**What is required**:
Without including any pictures, write out the data below exactly.

= = =

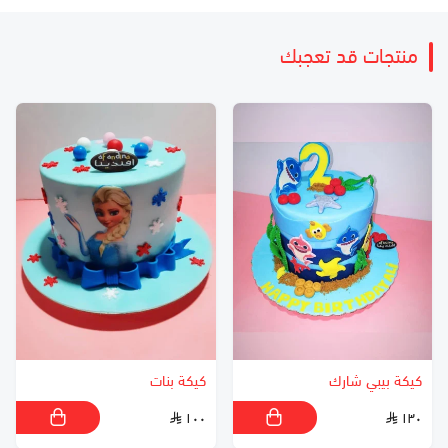
منتجات قد تعجبك
كيكة بيبي شارك
كيكة بنات
١٠٠
١٣٠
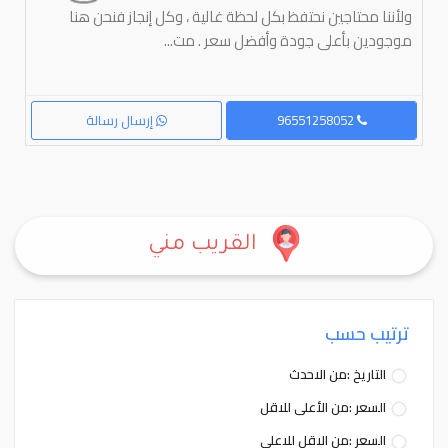
ولأننا محتاجين نحتفظ بكل لحظة غالية ، وكل إنجاز فنحن هنا
موجودين بأعلى جودة وأفضل سعر . مت...
96551258052
إرسال رسالة
القريب مني
ترتيب حسب
التاريخ :من الاحدث
السعر :من الأعلى للاقل
السعر :من الاقل للاعلى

= = =

**Solution for this problem**:
منتجات قد تعجبك
كيكة بيبي شارك
كيكة بنات
١٠٠
١٣٠
ولأننا محتاجين نحتفظ بكل لحظة غالية ، وكل إنجاز فنحن هنا
موجودين بأعلى جودة وأفضل سعر . مت...
96551258052
إرسال رسالة
القريب مني
ترتيب حسب
التاريخ :من الاحدث
السعر :من الأعلى للاقل
السعر :من الاقل للاعلى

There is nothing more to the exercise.